The International Centre for Research on the Prevention of Child Soldiers was inaugurated Thursday in Dakhla, with the aim of contributing to the fight against the recruitment of child soldiers, through the dissemination of research to be carried out by the Centre.
The objective of the institution is to raise awareness, in particular, to the fate of child soldiers, the processes of their enlistment, as well as the underlying causes that fuel the persistence of this scourge.
This structure also seeks to provide accurate, qualitative and quantitative data in order to carry out an action based on academic research.
The Centre will focus its missions on studies, research and consultations on the prevention and exploitation of children in conflict zones, the head of the centre Abdelkader Filali,
Mr. Filali, professor at the University of Ottawa, noted that this structure will be equipped with mechanisms for international advocacy within United Nations organizations in the various fora, in collaboration with civil society around the world and civil authorities working in this area.
This Research Centre gathers executives, academics and university graduates who will have at their disposal mechanisms for monitoring the various violations in conflict zones around the world.
In order to address the vulnerability of children who are exploited and used in armed conflicts, the International Centre for Research on the Prevention of Child Soldiers will join efforts with United Nations agencies, international and regional organizations, international networks and civil society to develop a common research program.
Through academic research, partnerships and collaborations, the Centre will deploy strategies to deal with all forms of enlistment of children and conduct an assessment and census of unregistered child soldiers, while offering innovative solutions to combat their exploitation in armed conflicts.
The Centre will also focus on research on the African continent, with the aim of disseminating data on a large scale.

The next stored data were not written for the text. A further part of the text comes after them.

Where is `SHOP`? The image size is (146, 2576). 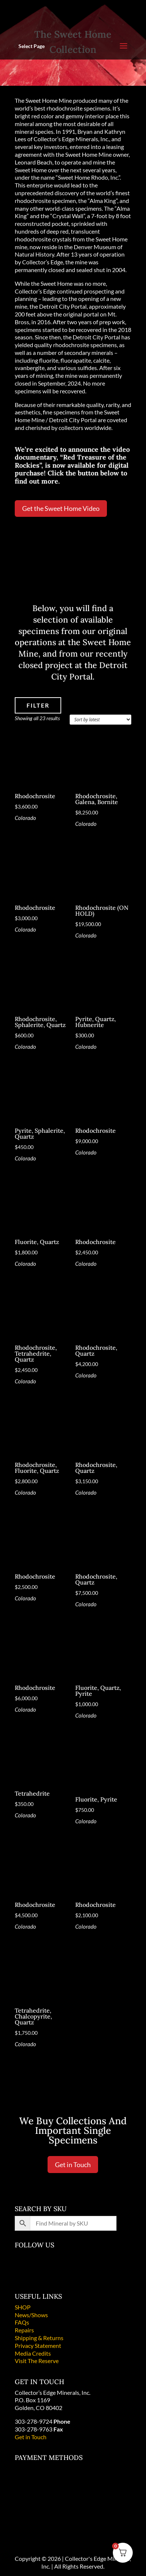
SHOP is located at coordinates (23, 2307).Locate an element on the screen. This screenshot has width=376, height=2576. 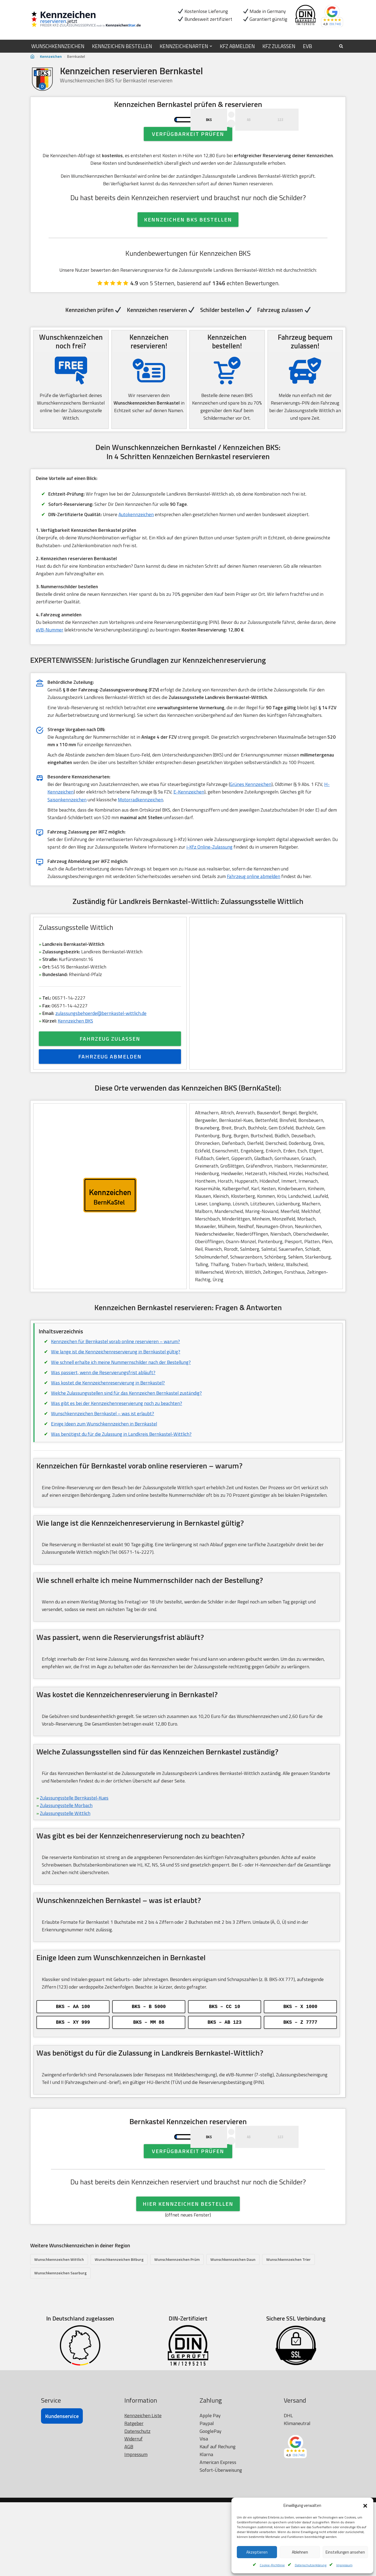
[button] is located at coordinates (365, 2505).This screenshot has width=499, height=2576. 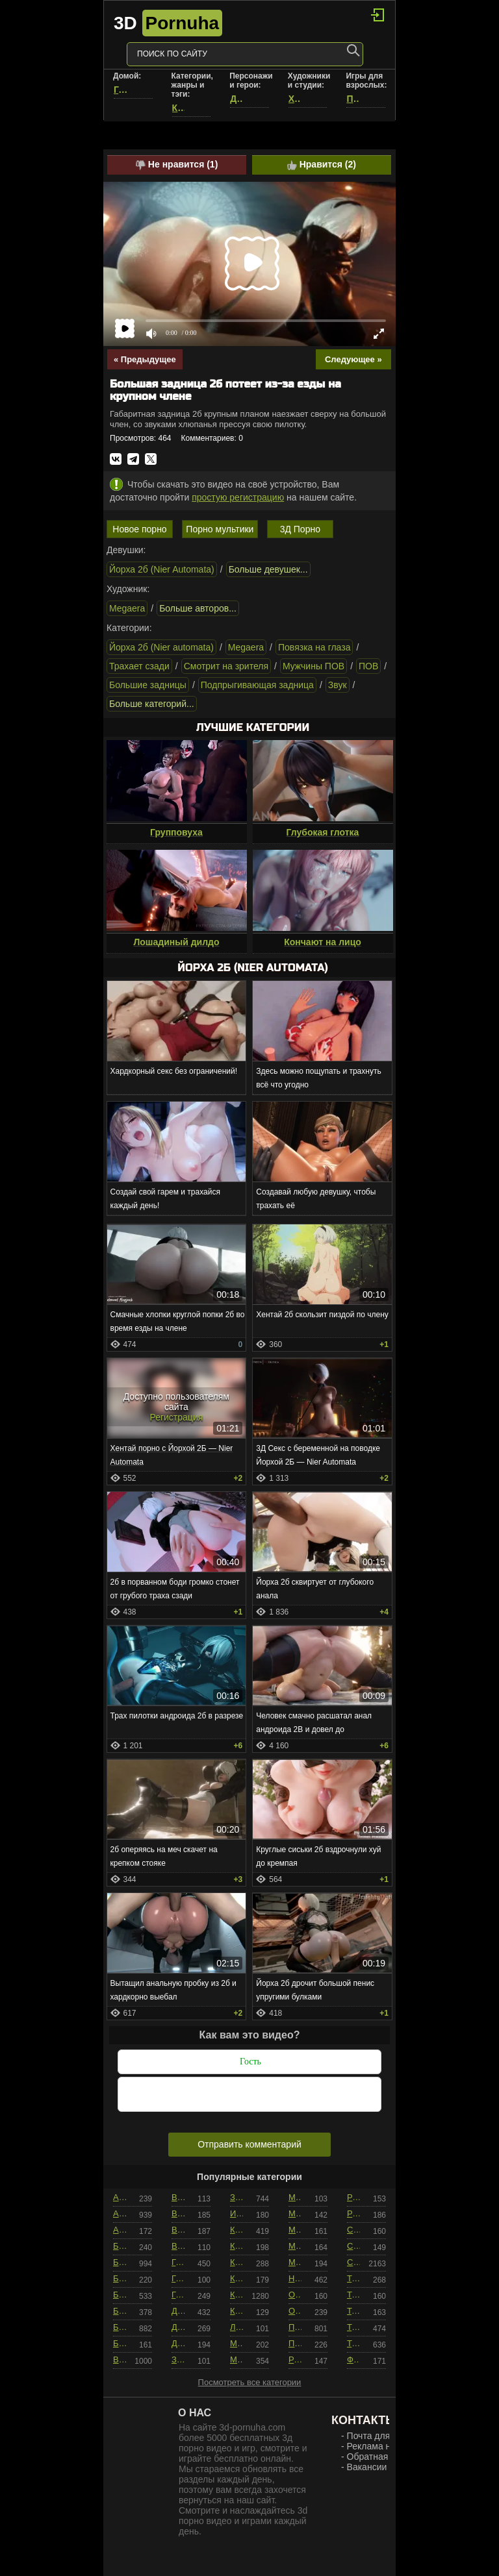 I want to click on « Предыдущее, so click(x=145, y=359).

The opening ceremony of the centre took place in the presence of the Foreign Ministers of Morocco, Nasser Bourita, of Gambia, Mamadou Tangara, and of the Union of the Comoros, Dhoihir Dhoulkamal, as well as the Deputy Foreign Minister of Somalia, Mahmoud Abdi Hassan, and the Secretary of State for International Cooperation of Guinea-Bissau, Udé Fati.
At a conference organized by the centre the same day, Moroccan Foreign Minister Nasser Bourita warned that the recruitment of children in the camps of Tindouf by the Algeria-backed polisario fuels instability in North Africa and the Sahel.

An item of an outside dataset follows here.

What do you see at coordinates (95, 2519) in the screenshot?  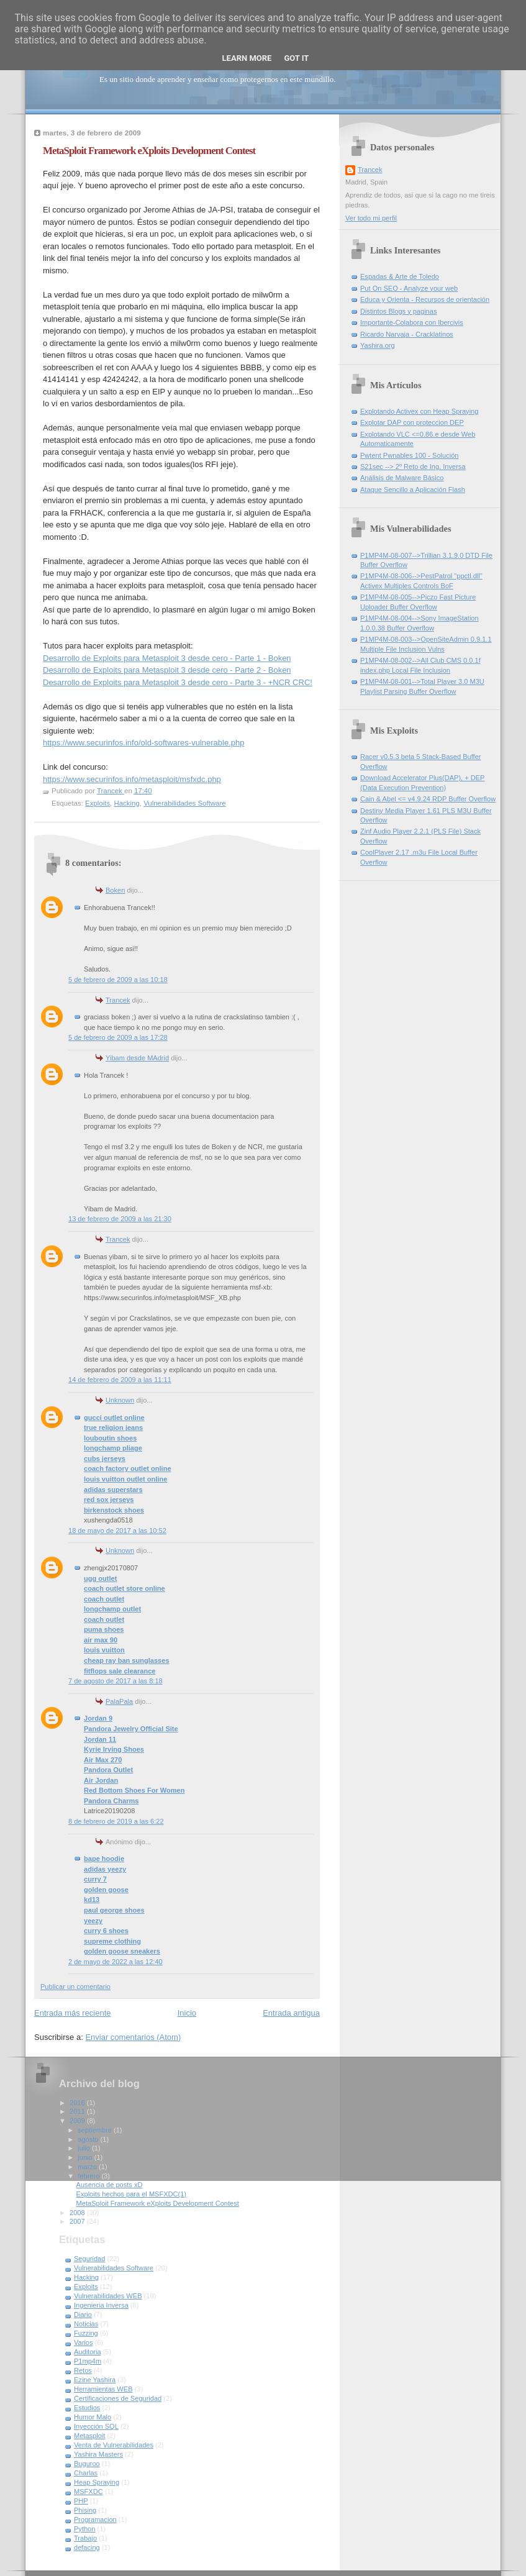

Bourita, who stressed the correlation between the lack of proper management of the Tindouf camps and the recruitment of child soldiers, noted that the host country must assume the full extent of its international responsibility, including the safety and protection of children living on its territory.
The indoctrination and enlistment of children by the polisario armed militia is an inhuman crime, and a denial of the basic rights of the children recruited, as well as a flagrant violation of the resolutions adopted by the Security Council on this matter, he said.
The Minister also deplored the increasing proportion of children living in conflict zones who are at risk of recruitment and use by armed groups, saying their number has tripled from less than 5% in 1990 (99 million children) to more than 14% in 2020 (337 million children).
“The problem of child soldiers is neither marginal nor circumstantial and contrary to popular belief, this phenomenon is not exclusive to Africa,” he added, noting that children take part in 75% of conflicts in the world, more than 460 million children live in a conflict zone in 2022 and more than 15% of child soldiers are girls.
“In the last 25 years, 170,000 children have been released from armed groups. However, only a limited number of former child soldiers have been identified in a limited number of countries surveyed,” he said.